Escalada de ano novo

Primeiro post, primeira foto do ano!

Primeiro post, primeira foto do ano!

Escalada de ano novo esse ano é no Cipó! O Genja está lá, mas ele deixou o Gerador de posts automaticos do WordPress trabalhar por ele… Esse post seria digamos, um psicopost ou um alter-ego…. Enfim… tudo preparado, e claro, ele deixou um presente de reis magos pra galera! São alguns vídeos que estavam aqui na meia e agora aproveito e compartilho com todos, aproveitando esse espírito “compartilhamental” de fim de ano.

O primeiro é da Sterling.

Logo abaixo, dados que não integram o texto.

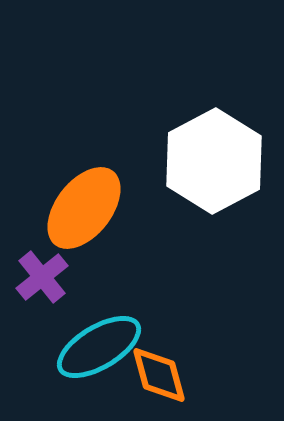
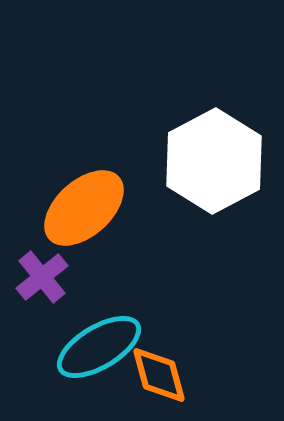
orange ellipse: rotated 10 degrees clockwise
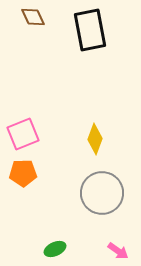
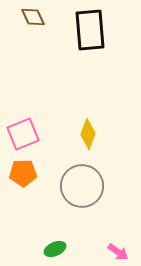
black rectangle: rotated 6 degrees clockwise
yellow diamond: moved 7 px left, 5 px up
gray circle: moved 20 px left, 7 px up
pink arrow: moved 1 px down
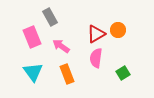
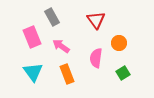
gray rectangle: moved 2 px right
orange circle: moved 1 px right, 13 px down
red triangle: moved 14 px up; rotated 36 degrees counterclockwise
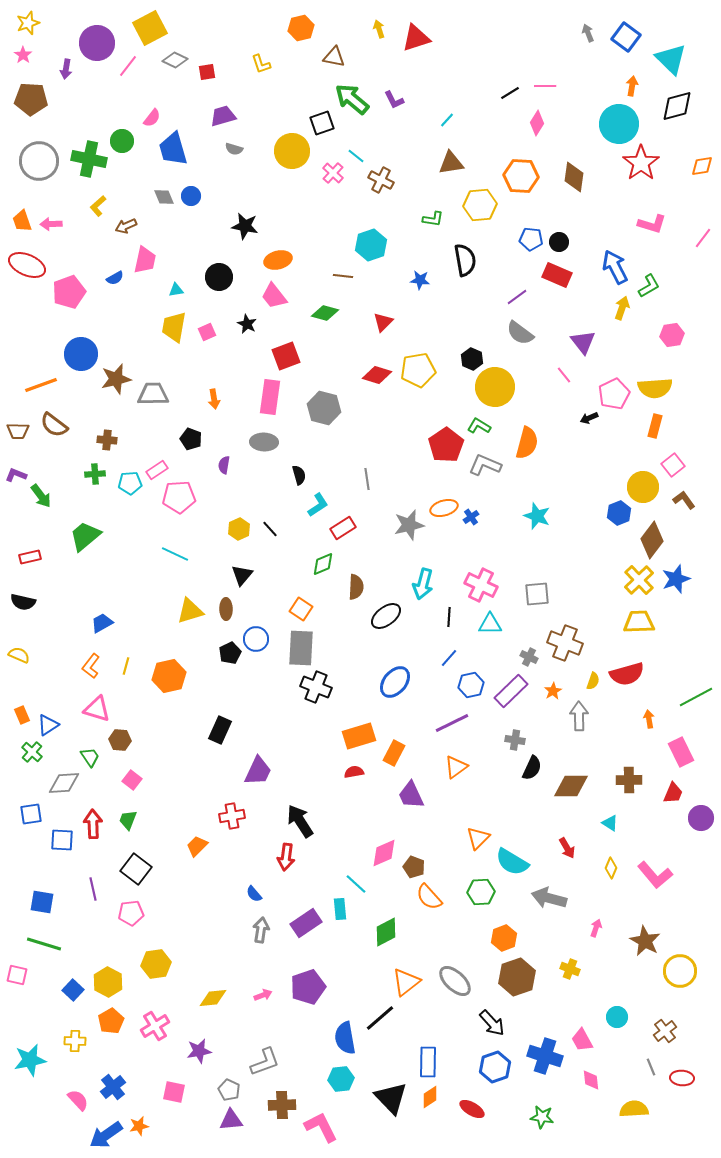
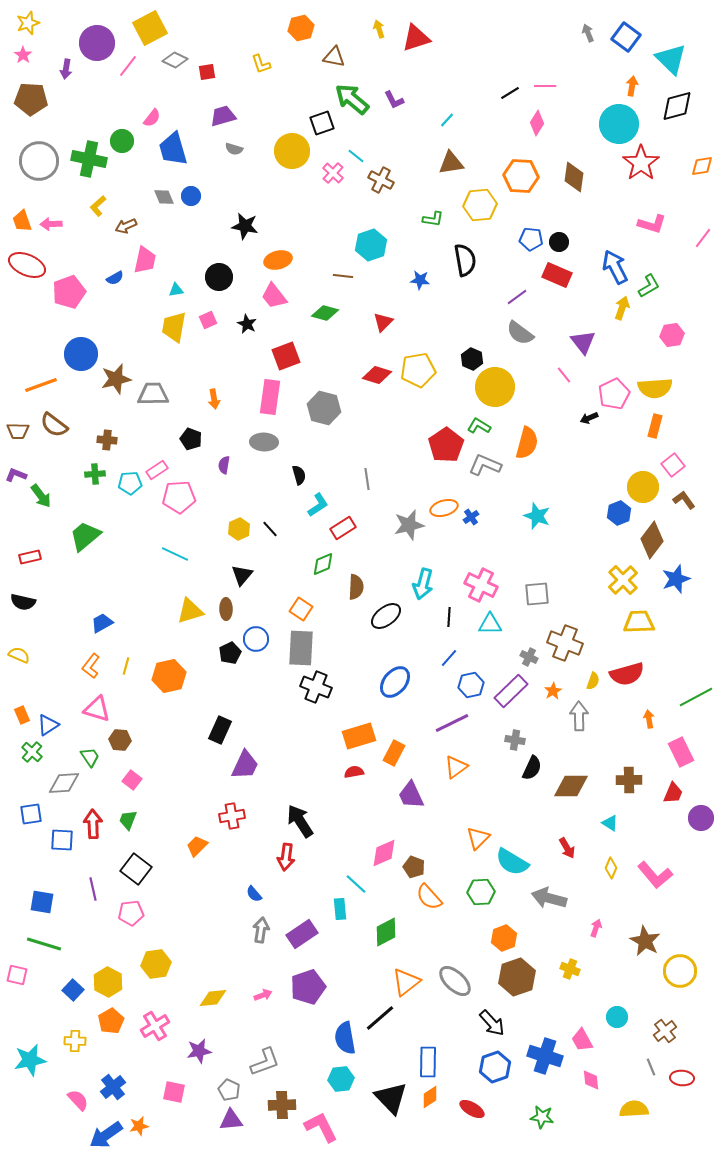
pink square at (207, 332): moved 1 px right, 12 px up
yellow cross at (639, 580): moved 16 px left
purple trapezoid at (258, 771): moved 13 px left, 6 px up
purple rectangle at (306, 923): moved 4 px left, 11 px down
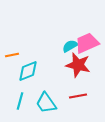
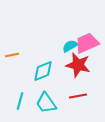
cyan diamond: moved 15 px right
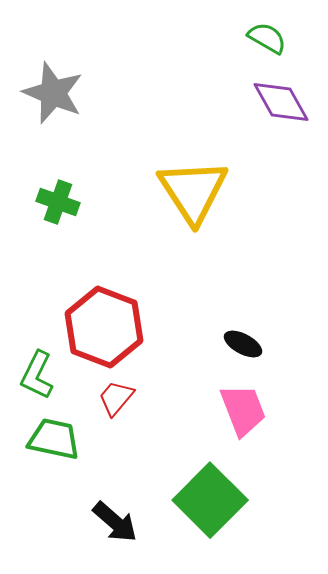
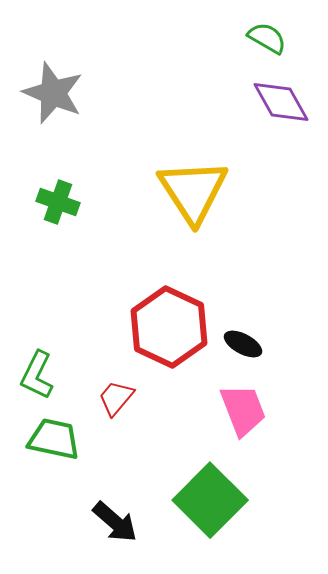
red hexagon: moved 65 px right; rotated 4 degrees clockwise
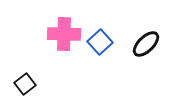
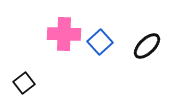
black ellipse: moved 1 px right, 2 px down
black square: moved 1 px left, 1 px up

Curto, belas imagens e belos vôos. Os mais chegados tão ligados que eu estou na empreita de aprender a voar e se desapegar do contato físico com a rocha e aprender a fazer melodia com o som do vento a medida que eu tomo grandes voadas numa via. Esse vídeo motiva e empolga! Você tem medo de tomar umas voadas? Let it go…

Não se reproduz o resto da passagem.